In common with almost every country with a movie and TV show market to protect, Spain regularly conducts operations to shut down or disrupt local pirate IPTV services. The operation detailed in a press release this morning, distributed via official police website Policia.es and the Ministry of the Interior’s website at Interior.gob.es, seems significant.
Investigation Began Last Year
The authorities say they began investigating the “criminal organization” in February 2022. From operations centers in Alicante and Seville, the suspects allegedly provided “fraudulent multimedia content” via IPTV by installing “fraudulent applications” on customers’ devices, including set-top boxes, smart TVs, and mobile phones. As a result, movies, TV shows, and live sporting events, were available at a rate much lower than the legitimate market price.
“The members of the criminal network were in the provinces of Alicante, Malaga, and Valladolid, and their function was to market fraudulent services, maximizing the number of potential clients to be obtained while causing serious economic damage to the main victims of this type of illegal activity.”
Police carried out raids on four locations in Spain and a total of eight people were arrested; Valladolid (3), Alicante (3), Málaga (1) and Seville (1). All stand accused of serious crimes including membership of a criminal organization and intellectual property offenses.
Police say the suspects had a “high degree of technological specialization” which allowed them to remotely manage clients who subscribed to sports audiovisual content. The suspects’ “entire IT infrastructure” was dismantled, police report.
Massive Damage to Rightsholders
Before revealing the financial losses suffered by legitimate rightsholders, the police statement notes that while the criminal organization has been dismantled, those who subscribe to pirate services “are an active party in causing damage to the main victims of these activities through well-known loss of profits.”
In other words, members of the public who subscribed are partly responsible for the losses incurred by rightsholders. By any standard, the scale of the losses reported by police this morning are considerable.
“[W]ell-known loss of profits…refers to the profits that the injured parties no longer receive as a consequence of the criminal activities investigated, which can be estimated at 366,250,000 euros.”
Anyone familiar with copyright-related losses will be aware that major rightsholders always go big on potential losses. They certainly look good in headlines like this one.

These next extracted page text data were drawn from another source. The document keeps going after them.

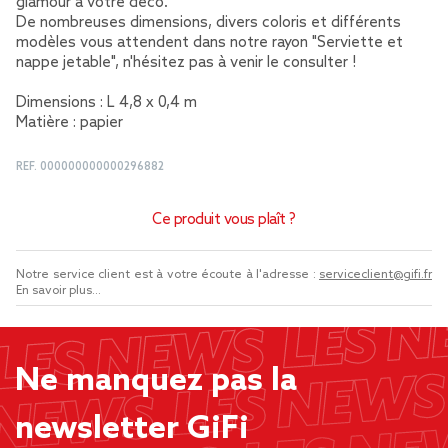
glamour à votre déco.
De nombreuses dimensions, divers coloris et différents
modèles vous attendent dans notre rayon "Serviette et
nappe jetable", n'hésitez pas à venir le consulter !
Dimensions : L 4,8 x 0,4 m
Matière : papier
REF.
000000000000296882
Ce produit vous plaît ?
Notre service client est à votre écoute à l'adresse :
serviceclient@gifi.fr
En savoir plus...
Ne manquez pas la
newsletter GiFi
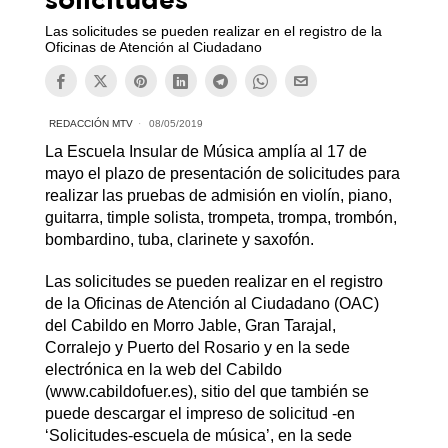
Las solicitudes se pueden realizar en el registro de la
Oficinas de Atención al Ciudadano
REDACCIÓN MTV
08/05/2019
La Escuela Insular de Música amplía al 17 de
mayo el plazo de presentación de solicitudes para
realizar las pruebas de admisión en violín, piano,
guitarra, timple solista, trompeta, trompa, trombón,
bombardino, tuba, clarinete y saxofón.
Las solicitudes se pueden realizar en el registro
de la Oficinas de Atención al Ciudadano (OAC)
del Cabildo en Morro Jable, Gran Tarajal,
Corralejo y Puerto del Rosario y en la sede
electrónica en la web del Cabildo
(www.cabildofuer.es), sitio del que también se
puede descargar el impreso de solicitud -en
‘Solicitudes-escuela de música’, en la sede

Any figure can be justified with the right approach and since the numbers are hypothetical, the best a sensible argument to the contrary will ever achieve is the production of a smaller, more boring number.
Whether €366m in losses sounded reasonable or simply got everyone very, very excited this morning is unclear. According to dozens of local media outlets and increasingly those further afield, that number was reported by police and the government so needs no further scrutiny.

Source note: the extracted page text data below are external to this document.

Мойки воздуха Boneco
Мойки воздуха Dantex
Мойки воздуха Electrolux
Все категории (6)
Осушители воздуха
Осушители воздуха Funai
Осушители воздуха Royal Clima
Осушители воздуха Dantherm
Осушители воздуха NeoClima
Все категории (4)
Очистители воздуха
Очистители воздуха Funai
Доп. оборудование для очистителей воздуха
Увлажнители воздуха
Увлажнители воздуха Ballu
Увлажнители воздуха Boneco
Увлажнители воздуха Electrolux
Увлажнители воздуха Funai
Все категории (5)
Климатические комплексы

According to police the-now dismantled service had 18,300 subscribers. So, if the total losses are €366 million, each individual subscriber to the service caused losses to rightsholders of €20,000. Inflation strikes again?
On Second Thoughts….
Visitors to the press release made available on Policia.es this morning saw the text as it appears in the image below. Those who visit the site right now will notice that small but pretty important edits have taken place, as confirmed by the current text at this URL vs the copy from this morning as it appears in Google’s cache.

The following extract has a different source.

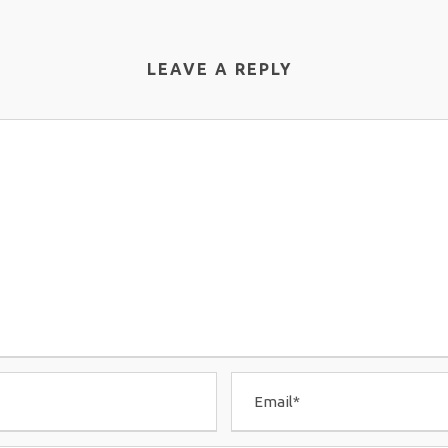
LEAVE A REPLY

If this was a sudden recalculation at the last minute, that raises the question of why the new figure is actually unreasonably low. If it was a plain error, that’s a human trait that none of us can avoid; what we can do is take it on the chin and publish a transparent correction.
That doesn’t appear to have happened here and that is already causing significant problems. As things standard, the truth can only be found buried away in an invisible edit. The media, on the other hand, simply printed what they were given, presumably based at least partly on trust (1,2,3)
If the big loss claim isn’t a fact on Wikipedia already, it will be soon. From there, anything can happen, and probably will. The Ministry of the Interior, meanwhile, is yet to change its mind.